The next set of regulations is at the cantonal level. For Luzern, see the summary from Tier Im Recht, here: http://www.tierimrecht.org/de/tiersc...cht/luzern.php
A rough translation of the essentials:
- A dog owner must ensure that your dog does not pose a danger to the public. A dog owner must ensure that your dog does not sully streets, paths, sidewalks, park areas, other people's gardens, or agricultural fields. (In other words - you are required to pick up after your dog, and you should not allow him to urinate or mark in these areas.)
- Dog owners or those who take charge of a dog for more than 3 months must register with ANIS within 10 days.
- Annual tax is due on dogs over 6 months of age. If a dog reaches 6 months after the 30. of June, the tax for that year will be half. Working farm dogs will pay a reduced rate. Working guard dogs protecting buildings in isolated areas also pay half rates.
- Dogs are generally banned in cemeteries, bathing areas, hospital grounds, children's play areas, and in 'rest areas' by school grounds, playgrounds, and sports fields.
- In publicly accessible areas, such as businesses and shops, in conservation areas, in parks, on public transportation, and on heavily trafficked streets dogs must be kept on lead.
- Dogs in estrus, dogs who have bitten, dogs who are ill with transmitable diseases must be kept on lead in open spaces and when in areas whereone might come into contact with another person.
- Between 1. April to 31. Juli dogs are required to be kept on lead in forests and along forested areas.
- Dogs may not be left unattended in forests and along forest areas, on lake front areas, along wooded banks and hedeges, as well as during the night time.
- Dogs left unsupervised can be seized by the police.
- Dogs who go after wild animals or who pose a danger to wild animals, who cannot be captured, may be shot by persons authorized to do so.
- Luzern does not impost a breed ban or restriction.

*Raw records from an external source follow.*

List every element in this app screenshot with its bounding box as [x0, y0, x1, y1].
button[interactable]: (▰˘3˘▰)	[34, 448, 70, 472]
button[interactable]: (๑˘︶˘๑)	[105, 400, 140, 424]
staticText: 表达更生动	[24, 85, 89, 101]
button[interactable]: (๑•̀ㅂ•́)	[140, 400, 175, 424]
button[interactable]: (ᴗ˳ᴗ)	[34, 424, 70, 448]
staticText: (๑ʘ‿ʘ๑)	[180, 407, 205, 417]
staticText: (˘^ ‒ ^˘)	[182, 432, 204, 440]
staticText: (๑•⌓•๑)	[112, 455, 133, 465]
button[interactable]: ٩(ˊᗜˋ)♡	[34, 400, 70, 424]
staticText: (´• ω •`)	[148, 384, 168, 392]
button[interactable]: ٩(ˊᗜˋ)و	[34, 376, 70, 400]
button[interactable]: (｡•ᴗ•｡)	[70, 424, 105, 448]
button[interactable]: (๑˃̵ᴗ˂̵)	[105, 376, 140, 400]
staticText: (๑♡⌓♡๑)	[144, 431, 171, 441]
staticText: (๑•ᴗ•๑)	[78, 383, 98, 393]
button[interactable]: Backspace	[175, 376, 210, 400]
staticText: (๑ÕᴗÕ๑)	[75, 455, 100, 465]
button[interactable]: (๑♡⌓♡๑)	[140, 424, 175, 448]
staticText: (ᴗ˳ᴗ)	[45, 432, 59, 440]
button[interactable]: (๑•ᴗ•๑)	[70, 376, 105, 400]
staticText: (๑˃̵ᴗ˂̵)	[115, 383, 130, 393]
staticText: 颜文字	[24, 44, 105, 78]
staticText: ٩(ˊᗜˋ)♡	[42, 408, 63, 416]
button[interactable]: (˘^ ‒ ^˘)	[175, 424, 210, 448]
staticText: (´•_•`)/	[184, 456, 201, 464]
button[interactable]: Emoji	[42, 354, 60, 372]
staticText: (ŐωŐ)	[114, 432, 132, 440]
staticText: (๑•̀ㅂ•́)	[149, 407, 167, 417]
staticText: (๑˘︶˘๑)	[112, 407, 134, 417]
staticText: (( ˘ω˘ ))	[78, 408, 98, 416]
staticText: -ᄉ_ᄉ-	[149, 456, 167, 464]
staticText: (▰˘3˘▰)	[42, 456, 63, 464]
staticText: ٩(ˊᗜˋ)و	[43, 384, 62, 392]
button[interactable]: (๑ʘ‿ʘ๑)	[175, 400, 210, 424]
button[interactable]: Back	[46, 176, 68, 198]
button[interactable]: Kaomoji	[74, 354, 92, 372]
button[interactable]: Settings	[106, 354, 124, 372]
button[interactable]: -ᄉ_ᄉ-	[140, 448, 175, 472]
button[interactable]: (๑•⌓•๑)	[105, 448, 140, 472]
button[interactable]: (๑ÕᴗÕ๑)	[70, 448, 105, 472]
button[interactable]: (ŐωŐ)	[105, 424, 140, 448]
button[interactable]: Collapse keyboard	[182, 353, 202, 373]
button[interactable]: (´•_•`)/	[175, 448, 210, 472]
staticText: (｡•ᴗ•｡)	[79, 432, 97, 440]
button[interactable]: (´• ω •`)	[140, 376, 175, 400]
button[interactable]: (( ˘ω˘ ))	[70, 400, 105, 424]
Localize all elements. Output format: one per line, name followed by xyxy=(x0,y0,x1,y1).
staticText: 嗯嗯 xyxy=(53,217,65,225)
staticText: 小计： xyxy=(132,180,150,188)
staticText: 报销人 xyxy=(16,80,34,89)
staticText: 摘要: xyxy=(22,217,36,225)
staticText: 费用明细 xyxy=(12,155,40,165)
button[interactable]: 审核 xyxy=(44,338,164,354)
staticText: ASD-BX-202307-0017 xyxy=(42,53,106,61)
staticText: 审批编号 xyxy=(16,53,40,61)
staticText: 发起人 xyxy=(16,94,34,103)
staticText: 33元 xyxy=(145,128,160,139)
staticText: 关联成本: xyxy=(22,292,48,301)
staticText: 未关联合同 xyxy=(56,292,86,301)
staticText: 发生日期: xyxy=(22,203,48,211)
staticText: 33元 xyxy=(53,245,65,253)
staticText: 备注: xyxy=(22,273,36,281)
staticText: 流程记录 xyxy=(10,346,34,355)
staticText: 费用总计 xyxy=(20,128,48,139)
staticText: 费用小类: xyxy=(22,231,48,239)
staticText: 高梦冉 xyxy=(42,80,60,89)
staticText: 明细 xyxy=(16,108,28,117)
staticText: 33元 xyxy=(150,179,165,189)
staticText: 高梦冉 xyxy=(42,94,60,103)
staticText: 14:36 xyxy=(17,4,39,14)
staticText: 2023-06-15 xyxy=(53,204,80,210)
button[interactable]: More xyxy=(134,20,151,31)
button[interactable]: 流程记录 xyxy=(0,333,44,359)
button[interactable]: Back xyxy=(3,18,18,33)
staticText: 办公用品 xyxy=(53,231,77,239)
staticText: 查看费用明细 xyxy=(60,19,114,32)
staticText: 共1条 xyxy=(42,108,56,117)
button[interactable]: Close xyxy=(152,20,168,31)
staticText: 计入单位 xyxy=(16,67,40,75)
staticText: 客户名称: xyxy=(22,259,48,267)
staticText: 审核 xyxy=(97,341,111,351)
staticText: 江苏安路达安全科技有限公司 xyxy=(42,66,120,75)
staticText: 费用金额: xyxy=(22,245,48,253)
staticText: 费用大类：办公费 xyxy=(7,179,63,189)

- In individual cases the cantonal Veterinäramt can order measures taken, such as requiring a muzzling, requiring additional education, placing the dog/owner under further observation, requiring liability insurance to be taken out, or taking the dog away from the owner to be rehomed.

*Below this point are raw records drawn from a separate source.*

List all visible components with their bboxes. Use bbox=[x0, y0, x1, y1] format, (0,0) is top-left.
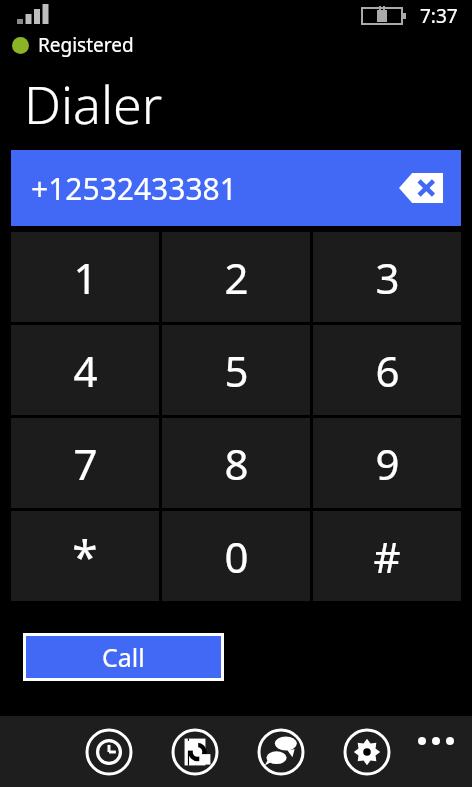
button[interactable]: +12532433381 bbox=[11, 150, 461, 226]
button[interactable]: More options bbox=[414, 730, 458, 752]
button[interactable]: 4 bbox=[11, 325, 159, 415]
staticText: 2 bbox=[224, 249, 249, 306]
button[interactable]: # bbox=[313, 511, 461, 601]
button[interactable]: 8 bbox=[162, 418, 310, 508]
staticText: 8 bbox=[224, 435, 249, 492]
staticText: Dialer bbox=[24, 68, 163, 139]
staticText: +12532433381 bbox=[31, 168, 237, 209]
button[interactable]: Recent calls bbox=[85, 728, 133, 776]
staticText: 7 bbox=[73, 435, 98, 492]
button[interactable]: 9 bbox=[313, 418, 461, 508]
staticText: 6 bbox=[375, 342, 400, 399]
button[interactable]: 3 bbox=[313, 232, 461, 322]
staticText: 3 bbox=[375, 249, 400, 306]
staticText: # bbox=[373, 528, 401, 585]
button[interactable]: Call bbox=[26, 636, 221, 678]
staticText: Call bbox=[102, 640, 145, 674]
button[interactable]: Messages bbox=[257, 728, 305, 776]
button[interactable]: 5 bbox=[162, 325, 310, 415]
staticText: * bbox=[72, 525, 98, 588]
button[interactable]: Contacts bbox=[171, 728, 219, 776]
staticText: 4 bbox=[73, 342, 98, 399]
staticText: 9 bbox=[375, 435, 400, 492]
staticText: 1 bbox=[73, 249, 98, 306]
button[interactable]: 1 bbox=[11, 232, 159, 322]
staticText: 5 bbox=[224, 342, 249, 399]
staticText: 7:37 bbox=[420, 3, 458, 29]
button[interactable]: Backspace bbox=[399, 173, 443, 203]
button[interactable]: 6 bbox=[313, 325, 461, 415]
button[interactable]: 0 bbox=[162, 511, 310, 601]
staticText: 0 bbox=[224, 528, 249, 585]
button[interactable]: 2 bbox=[162, 232, 310, 322]
button[interactable]: 7 bbox=[11, 418, 159, 508]
button[interactable]: Settings bbox=[343, 728, 391, 776]
button[interactable]: * bbox=[11, 511, 159, 601]
staticText: Registered bbox=[38, 32, 134, 58]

- Dogs who pose a danger to people or other animals may be ordered killed if other less drastic measures such as veterinary or behavioral treatment is unsuccessful, or if the owner does not follow measures ordered.
The actual text of the law is linked at the top of the page. If you need the German translated, just let us know.

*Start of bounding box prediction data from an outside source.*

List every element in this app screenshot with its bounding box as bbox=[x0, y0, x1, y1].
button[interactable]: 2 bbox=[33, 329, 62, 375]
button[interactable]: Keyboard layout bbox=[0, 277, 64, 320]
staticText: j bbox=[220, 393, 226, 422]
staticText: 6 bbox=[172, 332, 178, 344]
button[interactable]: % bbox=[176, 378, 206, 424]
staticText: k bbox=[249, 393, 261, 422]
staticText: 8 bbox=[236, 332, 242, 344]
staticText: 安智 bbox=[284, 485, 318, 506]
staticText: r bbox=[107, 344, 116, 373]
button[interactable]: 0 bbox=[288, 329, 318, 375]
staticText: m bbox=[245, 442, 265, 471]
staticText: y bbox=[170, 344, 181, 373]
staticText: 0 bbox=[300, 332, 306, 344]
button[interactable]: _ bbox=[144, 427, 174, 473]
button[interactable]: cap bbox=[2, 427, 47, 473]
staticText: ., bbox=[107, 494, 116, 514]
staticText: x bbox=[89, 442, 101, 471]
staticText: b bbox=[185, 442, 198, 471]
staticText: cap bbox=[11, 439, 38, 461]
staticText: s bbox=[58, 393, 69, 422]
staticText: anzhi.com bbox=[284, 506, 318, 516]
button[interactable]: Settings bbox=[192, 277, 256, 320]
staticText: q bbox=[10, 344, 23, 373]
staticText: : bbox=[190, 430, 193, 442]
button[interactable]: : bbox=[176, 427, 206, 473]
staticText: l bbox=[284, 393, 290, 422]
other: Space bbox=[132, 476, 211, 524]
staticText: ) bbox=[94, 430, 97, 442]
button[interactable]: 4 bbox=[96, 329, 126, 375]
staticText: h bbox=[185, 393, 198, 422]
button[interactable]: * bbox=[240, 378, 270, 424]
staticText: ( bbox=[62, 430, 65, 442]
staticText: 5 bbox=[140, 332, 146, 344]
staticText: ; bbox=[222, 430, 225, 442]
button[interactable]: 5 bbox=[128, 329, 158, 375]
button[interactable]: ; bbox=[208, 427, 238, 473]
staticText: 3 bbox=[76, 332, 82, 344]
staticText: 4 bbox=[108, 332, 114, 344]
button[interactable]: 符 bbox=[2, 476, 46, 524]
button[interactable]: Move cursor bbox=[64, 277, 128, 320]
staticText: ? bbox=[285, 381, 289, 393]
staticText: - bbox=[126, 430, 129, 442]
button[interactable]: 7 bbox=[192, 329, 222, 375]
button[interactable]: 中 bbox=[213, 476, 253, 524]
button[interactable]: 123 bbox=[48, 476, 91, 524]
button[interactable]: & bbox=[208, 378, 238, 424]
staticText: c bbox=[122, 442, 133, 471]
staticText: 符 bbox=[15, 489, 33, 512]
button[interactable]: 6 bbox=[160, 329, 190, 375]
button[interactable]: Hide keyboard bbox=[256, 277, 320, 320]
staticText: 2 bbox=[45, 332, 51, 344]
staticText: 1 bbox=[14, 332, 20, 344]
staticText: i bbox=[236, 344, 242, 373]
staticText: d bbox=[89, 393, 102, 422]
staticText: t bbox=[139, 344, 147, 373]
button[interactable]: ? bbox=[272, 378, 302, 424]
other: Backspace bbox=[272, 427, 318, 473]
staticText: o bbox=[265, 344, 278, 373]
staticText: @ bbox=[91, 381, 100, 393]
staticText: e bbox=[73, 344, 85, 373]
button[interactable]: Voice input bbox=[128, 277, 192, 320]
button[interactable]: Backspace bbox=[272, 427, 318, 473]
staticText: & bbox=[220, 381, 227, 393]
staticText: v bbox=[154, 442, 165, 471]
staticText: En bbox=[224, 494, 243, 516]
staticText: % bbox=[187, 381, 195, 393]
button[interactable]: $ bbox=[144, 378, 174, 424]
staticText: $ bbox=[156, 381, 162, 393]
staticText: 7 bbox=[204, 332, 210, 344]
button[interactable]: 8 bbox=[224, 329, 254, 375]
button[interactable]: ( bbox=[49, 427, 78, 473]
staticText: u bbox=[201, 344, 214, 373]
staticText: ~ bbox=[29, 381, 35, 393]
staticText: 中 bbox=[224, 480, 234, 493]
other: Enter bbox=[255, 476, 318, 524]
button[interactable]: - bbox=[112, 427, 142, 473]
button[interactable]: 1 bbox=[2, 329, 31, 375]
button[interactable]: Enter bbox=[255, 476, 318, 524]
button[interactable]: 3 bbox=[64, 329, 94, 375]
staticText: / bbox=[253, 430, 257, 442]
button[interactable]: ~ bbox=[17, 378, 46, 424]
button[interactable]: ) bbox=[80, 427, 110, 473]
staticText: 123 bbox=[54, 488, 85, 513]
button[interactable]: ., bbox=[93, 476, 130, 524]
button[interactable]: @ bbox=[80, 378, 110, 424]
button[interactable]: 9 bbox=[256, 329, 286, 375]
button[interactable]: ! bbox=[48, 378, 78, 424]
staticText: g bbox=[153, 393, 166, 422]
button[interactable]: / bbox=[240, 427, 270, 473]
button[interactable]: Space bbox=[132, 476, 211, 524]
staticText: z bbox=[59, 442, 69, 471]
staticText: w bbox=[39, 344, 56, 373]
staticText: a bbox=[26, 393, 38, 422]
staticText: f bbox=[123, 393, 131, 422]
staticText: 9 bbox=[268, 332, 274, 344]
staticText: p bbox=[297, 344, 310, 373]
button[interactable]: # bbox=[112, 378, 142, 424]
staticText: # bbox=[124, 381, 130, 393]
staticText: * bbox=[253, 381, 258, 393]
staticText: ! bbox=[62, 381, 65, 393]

Also be aware that you must follow cantonal regs in any canton you visit. It's a good idea to peruse the Tier Im Recht website when you plan to take your dog on an outing in another canton, just to be sure that you don't put a paw wrong.
For instance Danes are on the restricted list in TI. As you don't live there you shouldn't have problems, but you should be aware of TI rules when visiting.
Most of this boils down to common sense. But it is important that you understand dog law and follow it at all times.
All the best as you and your four footed friend settle into Switzerland.
By the way, unless your HR person is him/herself a dog owner in Luzern, don't necessarily count on getting reliable information. We have seen all too often that relocation folks who are not dog owners themselves are unaware of even federal regs, let alone cantonal and local. Sadly, in one case a dog owner was only pointed to the federal law and told there would be no problem - and then moved into a BSL canton with a banned breed. The dog was seized.
I cannot stress how important it is to get full and correct information. When in doubt, the ultimate source is always the BLV for federal questions (http://www.blv.admin.ch/kontakt/index.html?lang=de
) and the cantonal Veterinaramt for cantonal regulations. Your Gemeinde Animalkontrolle (or Einwohnerkontrolle if your Gemeinde does not have an animal control officer) is the place to go for questions about local regs.
The SKN course requirement applies to the owner of record, that is, the person in whose name the dog is registered in ANIS. So think about that before you register. Most families register the dog in the name of the primary carer, and that person does the SKN courses. If you register the dog in both your names then both of you will be required to do the SKN course(s).